## INSTRUCTIONS TO FOLLOW
Please return every line of the records below that holds the word "target".

## DATASET EXTRACT
□ □ □ □ □ □ □

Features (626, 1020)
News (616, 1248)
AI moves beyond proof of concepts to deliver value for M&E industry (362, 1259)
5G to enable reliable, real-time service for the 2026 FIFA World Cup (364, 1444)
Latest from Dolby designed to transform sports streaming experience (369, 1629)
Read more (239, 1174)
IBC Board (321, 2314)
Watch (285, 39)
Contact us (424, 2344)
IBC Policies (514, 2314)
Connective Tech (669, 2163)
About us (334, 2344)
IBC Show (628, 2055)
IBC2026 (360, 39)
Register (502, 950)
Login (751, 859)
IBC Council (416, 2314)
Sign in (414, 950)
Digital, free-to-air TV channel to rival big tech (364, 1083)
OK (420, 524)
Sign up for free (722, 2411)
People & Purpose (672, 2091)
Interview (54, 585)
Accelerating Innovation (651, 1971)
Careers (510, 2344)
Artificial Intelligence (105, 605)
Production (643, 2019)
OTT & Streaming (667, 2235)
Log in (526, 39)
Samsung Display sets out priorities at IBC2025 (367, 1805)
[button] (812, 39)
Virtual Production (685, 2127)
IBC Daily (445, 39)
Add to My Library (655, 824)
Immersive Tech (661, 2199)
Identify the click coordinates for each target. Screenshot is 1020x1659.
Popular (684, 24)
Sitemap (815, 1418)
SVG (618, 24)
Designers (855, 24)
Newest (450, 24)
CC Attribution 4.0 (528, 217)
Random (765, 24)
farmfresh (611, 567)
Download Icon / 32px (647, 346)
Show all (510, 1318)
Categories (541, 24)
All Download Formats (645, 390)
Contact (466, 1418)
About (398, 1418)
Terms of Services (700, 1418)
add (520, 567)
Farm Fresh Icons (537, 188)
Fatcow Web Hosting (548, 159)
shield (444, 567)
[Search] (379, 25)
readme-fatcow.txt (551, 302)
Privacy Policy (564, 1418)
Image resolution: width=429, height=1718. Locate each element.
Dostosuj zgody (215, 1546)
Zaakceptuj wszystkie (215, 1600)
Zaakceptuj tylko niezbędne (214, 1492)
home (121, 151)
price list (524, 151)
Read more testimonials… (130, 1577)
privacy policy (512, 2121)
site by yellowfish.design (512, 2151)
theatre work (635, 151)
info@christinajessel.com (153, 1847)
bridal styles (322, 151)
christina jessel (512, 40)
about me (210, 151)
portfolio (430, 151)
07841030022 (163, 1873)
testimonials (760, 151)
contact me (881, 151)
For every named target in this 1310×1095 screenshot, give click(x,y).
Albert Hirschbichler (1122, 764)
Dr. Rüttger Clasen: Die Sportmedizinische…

□ □ □ □ □ □ □

## RESULT OF THE TASK
Identify the click coordinates for each target. Screenshot is 1020x1659.
For every named target in this 1310×1095 screenshot, give click(x,y).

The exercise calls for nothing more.